The exploratory analysis of the TROPION-Lung01 Phase III trial revealed that TROP2, quantified using AstraZeneca’s computational pathology platform (quantitative continuous scoring or QCS), can predict clinical outcomes in patients with advanced or metastatic non-small cell lung cancer (NSCLC) treated with datopotamab deruxtecan (Dato-DXd). This analysis highlighted a significantly greater efficacy of datopotamab deruxtecan in patients with TROP2-QCS biomarker positive tumors compared to docetaxel.
TROP2 is a protein found on and inside NSCLC tumor cells, but previous attempts to link TROP2 expression, assessed via conventional immunohistochemistry (IHC), to patient responses were unsuccessful. The QCS platform, however, provided a more precise measure of TROP2 expression, leading to better identification of patients likely to respond to TROP2-directed therapies like Dato-DXd.

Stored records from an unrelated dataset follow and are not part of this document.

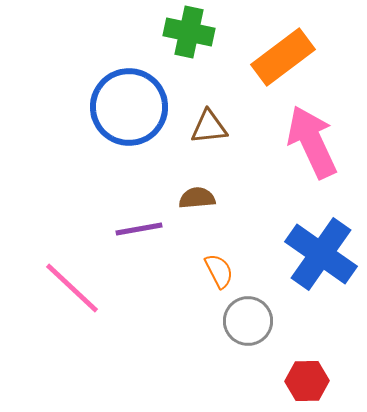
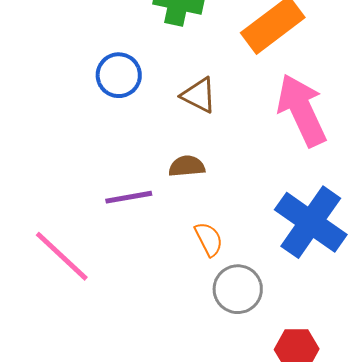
blue circle: (129, 107) -> (119, 75), size x0.6
brown triangle: (209, 127) -> (199, 95), turned 33

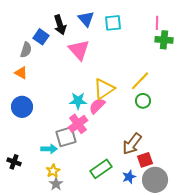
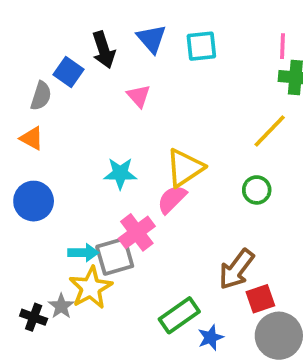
pink triangle: (79, 50) -> (139, 96), size x0.6
yellow line: (140, 81) -> (270, 131), moved
cyan star: (78, 101) -> (120, 173), moved
cyan arrow: (49, 149) -> (83, 253), moved
black cross: (14, 162) -> (34, 317), moved
yellow star: (53, 171) -> (91, 288), moved, size x1.6
blue star: (129, 177) -> (211, 338), moved
gray star: (56, 184) -> (61, 306), moved

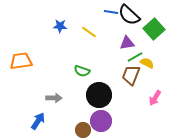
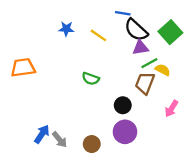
black semicircle: (129, 15) -> (136, 30), moved
black circle: (99, 95) -> (123, 105), moved, size x0.6
gray arrow: (54, 98) -> (60, 140), moved, turned 49
purple circle: (101, 121) -> (125, 132), moved

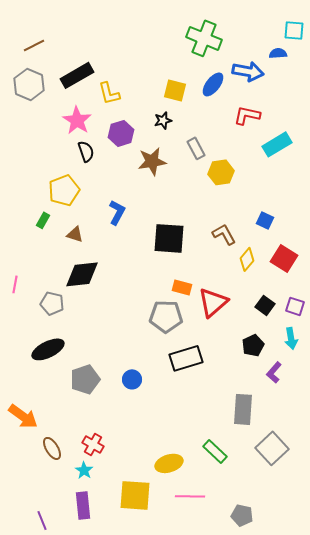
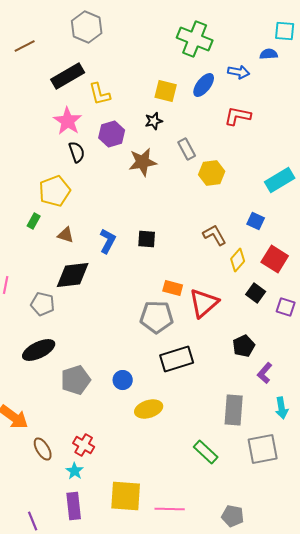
blue arrow: (248, 71) -> (239, 72), size x0.7
gray hexagon: (29, 84) -> (87, 27), moved
cyan rectangle: (277, 144) -> (280, 180), moved
blue L-shape: (117, 212) -> (108, 241), moved
black square: (169, 238) -> (147, 239), moved, size x0.6
black square: (265, 305) -> (256, 293), moved
cyan arrow: (291, 338) -> (282, 408), moved
gray square: (272, 448) -> (263, 449), turned 32
yellow ellipse: (169, 463) -> (149, 409), moved
pink line: (190, 496) -> (170, 509), moved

In the TROPION-Lung01 trial, patients whose tumors were classified as TROP2-QCS positive (≥75% of tumor cells exhibiting a normalized membrane ratio below 0.56) showed improved progression-free survival (PFS). Among these patients, datopotamab deruxtecan reduced the risk of disease progression or death by 43% compared to docetaxel (median PFS 6.9 vs. 4.1 months). In the nonsquamous NSCLC subgroup without actionable genomic alterations,and with TROP2-QCS biomarker positive tumors this reduction was even more pronounced at 48%.
No new safety concerns were identified, and rates of severe treatment-related adverse events were comparable between the treatment arms. This analysis emphasizes the value of QCS in patient selection, offering insights into why certain patients respond better to TROP2-directed therapies and advancing the development of precision oncology treatments.